• **Brief**:
The reply must consist of one number: how many lines of the data include the word "which".

• **Given information**:
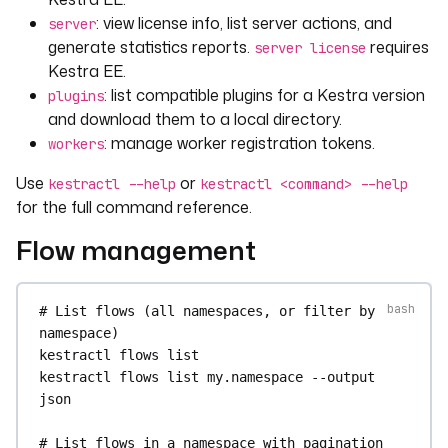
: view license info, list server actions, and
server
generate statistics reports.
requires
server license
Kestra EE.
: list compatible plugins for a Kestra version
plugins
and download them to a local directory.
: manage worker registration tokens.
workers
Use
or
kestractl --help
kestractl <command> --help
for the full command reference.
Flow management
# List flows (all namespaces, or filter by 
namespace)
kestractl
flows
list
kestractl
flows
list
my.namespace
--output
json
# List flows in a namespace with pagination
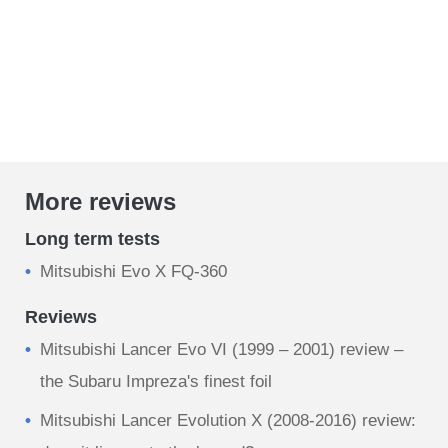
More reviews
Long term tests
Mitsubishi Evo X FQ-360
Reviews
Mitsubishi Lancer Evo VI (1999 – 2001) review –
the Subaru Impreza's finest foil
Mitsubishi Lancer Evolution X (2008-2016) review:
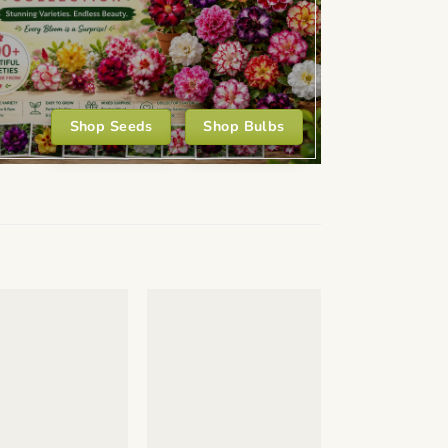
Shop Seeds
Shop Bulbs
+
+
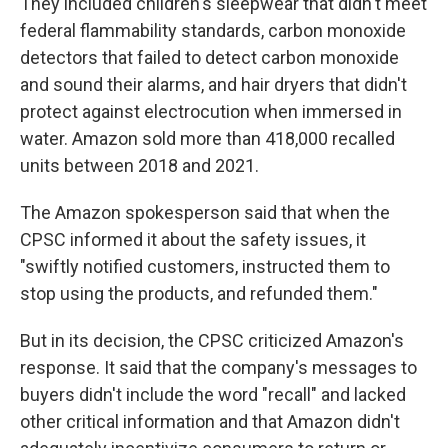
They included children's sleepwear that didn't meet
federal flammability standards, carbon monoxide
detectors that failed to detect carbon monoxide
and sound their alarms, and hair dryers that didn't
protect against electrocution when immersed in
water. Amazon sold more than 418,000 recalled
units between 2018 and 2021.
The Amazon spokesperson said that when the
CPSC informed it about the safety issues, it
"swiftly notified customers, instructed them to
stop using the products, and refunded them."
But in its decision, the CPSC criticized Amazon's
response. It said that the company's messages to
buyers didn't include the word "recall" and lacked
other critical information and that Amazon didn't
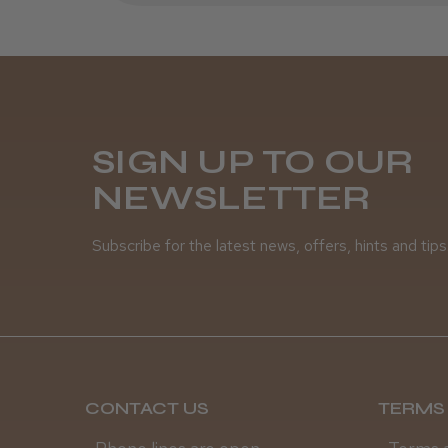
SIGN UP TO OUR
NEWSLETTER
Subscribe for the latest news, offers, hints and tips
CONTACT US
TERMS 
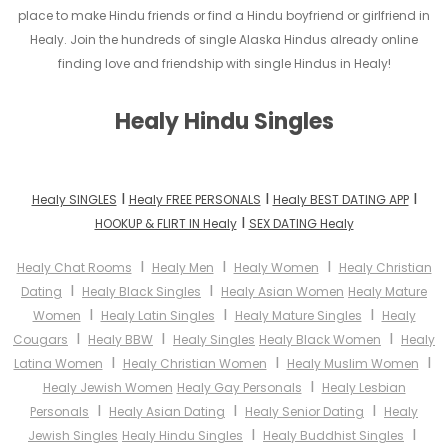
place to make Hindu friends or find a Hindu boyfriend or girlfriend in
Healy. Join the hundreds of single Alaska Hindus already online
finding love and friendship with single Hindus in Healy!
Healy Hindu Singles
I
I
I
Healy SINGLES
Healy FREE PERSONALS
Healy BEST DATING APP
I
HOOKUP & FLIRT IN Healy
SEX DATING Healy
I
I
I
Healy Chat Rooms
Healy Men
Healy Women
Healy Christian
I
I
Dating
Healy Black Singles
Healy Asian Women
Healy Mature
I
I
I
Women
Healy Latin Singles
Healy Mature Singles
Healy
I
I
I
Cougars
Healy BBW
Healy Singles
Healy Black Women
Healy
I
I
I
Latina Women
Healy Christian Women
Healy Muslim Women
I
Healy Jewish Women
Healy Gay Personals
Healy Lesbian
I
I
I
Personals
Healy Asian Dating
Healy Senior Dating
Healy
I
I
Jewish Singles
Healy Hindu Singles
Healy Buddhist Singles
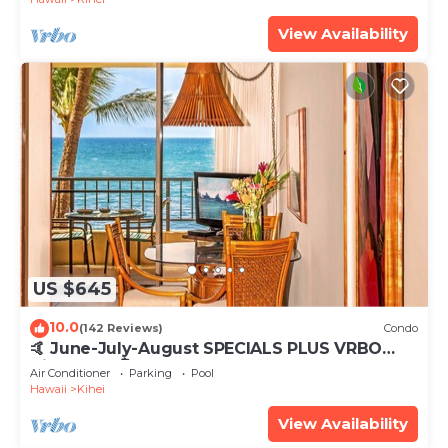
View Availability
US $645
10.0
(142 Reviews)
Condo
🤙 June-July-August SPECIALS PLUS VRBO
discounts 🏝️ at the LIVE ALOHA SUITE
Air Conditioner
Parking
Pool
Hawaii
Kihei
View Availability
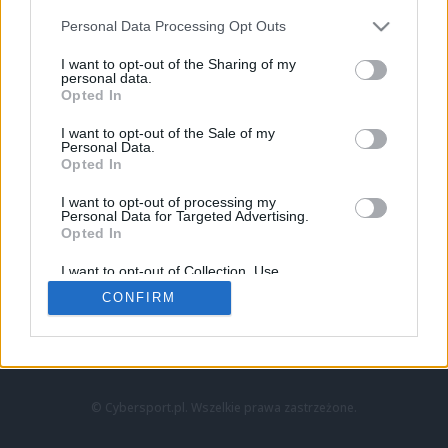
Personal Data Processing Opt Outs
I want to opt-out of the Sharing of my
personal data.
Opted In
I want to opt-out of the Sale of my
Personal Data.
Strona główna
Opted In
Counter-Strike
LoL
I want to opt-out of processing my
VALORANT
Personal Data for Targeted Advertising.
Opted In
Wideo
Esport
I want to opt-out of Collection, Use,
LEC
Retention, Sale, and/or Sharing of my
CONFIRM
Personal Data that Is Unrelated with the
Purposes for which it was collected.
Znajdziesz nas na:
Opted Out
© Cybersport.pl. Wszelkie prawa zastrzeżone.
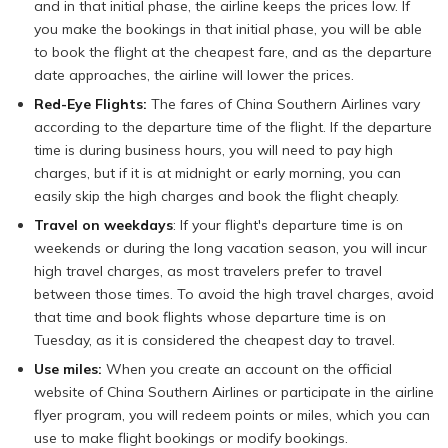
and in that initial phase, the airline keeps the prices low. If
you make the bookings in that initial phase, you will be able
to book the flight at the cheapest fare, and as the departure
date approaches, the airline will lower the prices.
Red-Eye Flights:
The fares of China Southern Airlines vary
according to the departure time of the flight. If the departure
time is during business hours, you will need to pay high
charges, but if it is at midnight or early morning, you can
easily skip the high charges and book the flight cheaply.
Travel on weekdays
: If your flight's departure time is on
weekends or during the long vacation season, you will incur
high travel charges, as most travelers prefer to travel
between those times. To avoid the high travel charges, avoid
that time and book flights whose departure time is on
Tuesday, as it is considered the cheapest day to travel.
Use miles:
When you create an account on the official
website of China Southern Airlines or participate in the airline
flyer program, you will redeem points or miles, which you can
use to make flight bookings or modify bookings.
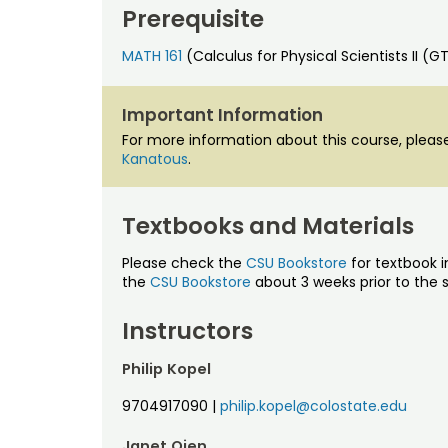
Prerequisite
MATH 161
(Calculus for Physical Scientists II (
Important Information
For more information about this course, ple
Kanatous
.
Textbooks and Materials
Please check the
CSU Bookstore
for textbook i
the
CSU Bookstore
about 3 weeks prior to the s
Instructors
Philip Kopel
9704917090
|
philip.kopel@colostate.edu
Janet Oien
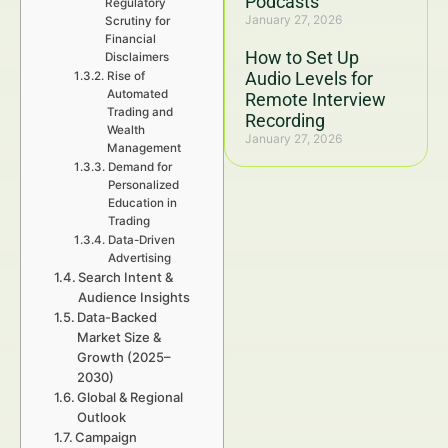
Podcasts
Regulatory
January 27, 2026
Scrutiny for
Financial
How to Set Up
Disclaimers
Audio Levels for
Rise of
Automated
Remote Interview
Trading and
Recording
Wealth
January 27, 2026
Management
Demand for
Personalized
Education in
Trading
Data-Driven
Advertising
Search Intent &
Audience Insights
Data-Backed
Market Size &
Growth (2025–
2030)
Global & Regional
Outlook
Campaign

==

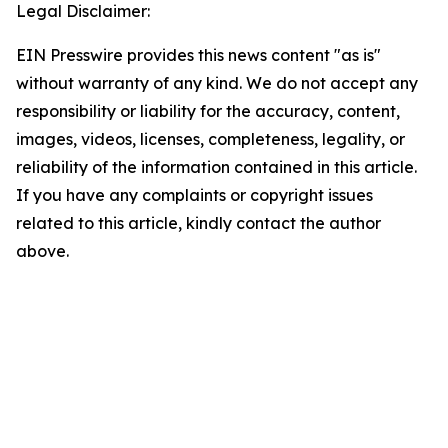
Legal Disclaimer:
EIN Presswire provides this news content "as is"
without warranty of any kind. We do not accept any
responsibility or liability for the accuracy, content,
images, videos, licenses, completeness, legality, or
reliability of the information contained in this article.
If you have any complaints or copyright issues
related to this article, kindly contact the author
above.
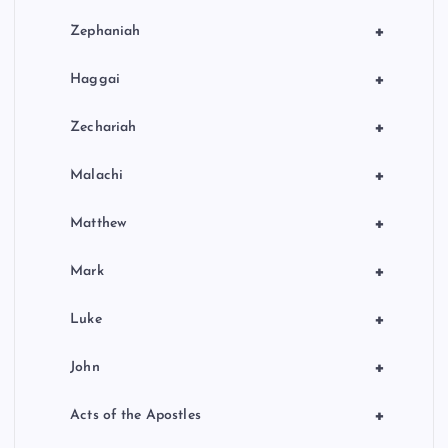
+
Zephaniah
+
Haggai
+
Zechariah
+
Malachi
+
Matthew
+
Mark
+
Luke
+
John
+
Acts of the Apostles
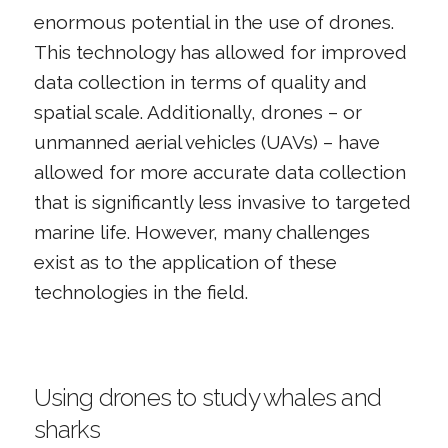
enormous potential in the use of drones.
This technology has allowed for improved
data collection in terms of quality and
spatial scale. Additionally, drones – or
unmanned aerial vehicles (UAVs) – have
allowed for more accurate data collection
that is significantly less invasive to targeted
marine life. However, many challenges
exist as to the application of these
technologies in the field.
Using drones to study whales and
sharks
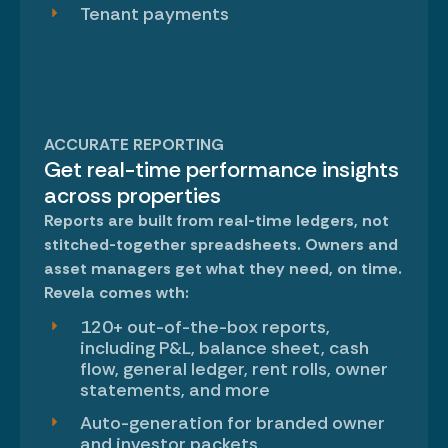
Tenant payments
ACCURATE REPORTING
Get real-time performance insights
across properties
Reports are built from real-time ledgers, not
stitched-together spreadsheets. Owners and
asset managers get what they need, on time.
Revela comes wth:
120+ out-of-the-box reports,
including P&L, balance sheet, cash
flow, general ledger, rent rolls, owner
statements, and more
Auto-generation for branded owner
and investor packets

• **Written reply**:
2